“These trees look like shrouded figures, and the withering tall grass resembles prostrating humans.”

“You see that, right?”

“But the sky is pink and white, and my first thought was Love and Loss. You used pink to depict our first time together, didn’t you?” he asked, his sight trained on the canvas.

“Yes, why? What are you thinking?”

“I’m thinking rapture, ecstasy. A transcendental experience of some kind.”

“Spiritual?”

My eyes were glued to the painting, but I felt him shrug.

“Or sexual.”

“Or both?” I glanced at him. “The liminal space between the sexual and the spiritual, human and nature?”

A liminal space. Wasn’t that also where we stood?

He turned to me. “That’s for the expert to figure out.” The familiar smile warmed my heart, and I found the nerve to thread my fingers through his. His touch felt the same—thrilling yet comfortable. Warm, soft, yet firm and commanding. We were so close, he could’ve kissed me without moving an inch. Perhaps I wanted him to. But he turned to the wall. “This is brilliant, Tara! You’re brilliant.”

“Couldn’t have done it without you.” I found myself grinning like a giddy teenager. “Told you I’d need your help solving the mystery.”

“You solved it. I only corroborated after the fact.”

“But two artists using similar symbolism seems untenable.”

“Maybe one was an apprentice. Did you find a difference in technique?”

“They have distinctive strokes for sure, but I was on a completely different tangent, so I’ll have to look again.”

As I savored the warmth of his hand in mine behind that sturdy, faithful wall, we found ourselves in a moment of complete bliss. On the other side was a cruel, unfair world, full of pain and heartache.

“Thank you for sharing this with me. It had been a long time. I didn’t think I had it in me anymore.”

“You’ll always have it,” I whispered. “Nothing can take that away.”

When he rolled his thumb over my hand, it was all I needed to get through one lifetime. “So, Amar’s friend, huh?”

“I was angry,” he said, his eyes back on the painting. It was then that I tried to withdraw my hand, but he tugged it back and held on tight. I stood looking into the painting but not seeing it. His grip tightened and my breath turned heavy. “You look beautiful.”

My heart began sprinting again.
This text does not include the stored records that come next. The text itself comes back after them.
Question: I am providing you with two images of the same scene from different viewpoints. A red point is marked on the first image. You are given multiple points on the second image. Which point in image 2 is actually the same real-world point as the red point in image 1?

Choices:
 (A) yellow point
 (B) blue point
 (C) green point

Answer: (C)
I waited for something to happen—a sound, a breath, a touch. Nothing changed, but my body was preparing itself for something. Then I heard it. Footsteps. High heels on the polished wood floor. I quickly disengaged my hand and backed up a respectable distance from Sameer just as Aarti came around the corner.
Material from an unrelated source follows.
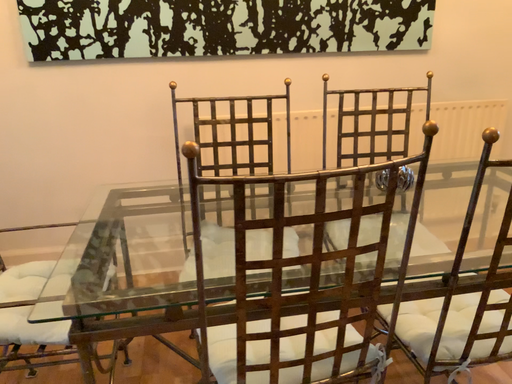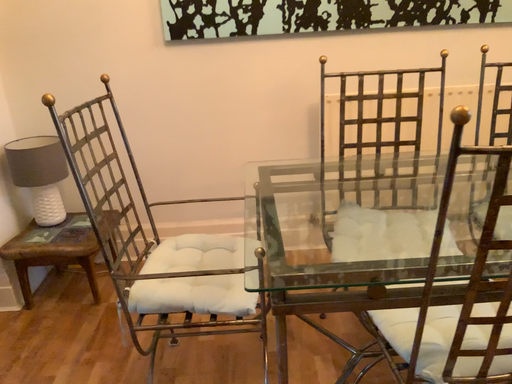 Question: How did the camera likely rotate when shooting the video?

Choices:
 (A) rotated left
 (B) rotated right

Answer: (A)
“There you are!” She gave a friendly smile. “What are you doing here?”

He quickly stepped toward her. “Tara wanted to show me something.”

“What?” she asked and looked back and forth between us.

“Just something silly we used to debate about in college,” he said. The smile that accompanied it could be easily misconstrued as adoration if one didn’t know him. But I could spot his discomfort from a mile away. He slid his hand around her waist and looked at me over his shoulder. “See you around, Tara.”

See you around, indeed. I threw back my wine and ambled into the grand room where the hot couple blended seamlessly among the rich and powerful. I walked over to Dr. Hadden and stayed with her until the first guests began to leave.

Out the door I walked, along the path flanked by a rambling lawn, only to end up in Sameer’s presence for the third time that night. He stood by the large marble fountain, talking on the phone, and hung up when he saw me. An uncomfortable moment elapsed as I flashed back to the swift arm he had slipped around Aarti. Fire and brimstone, that was us.

“I was waiting for you. How are you getting back?” he asked, and I felt my anger spike.

“I’m calling a cab,” I said while scrambling to open the app on my phone.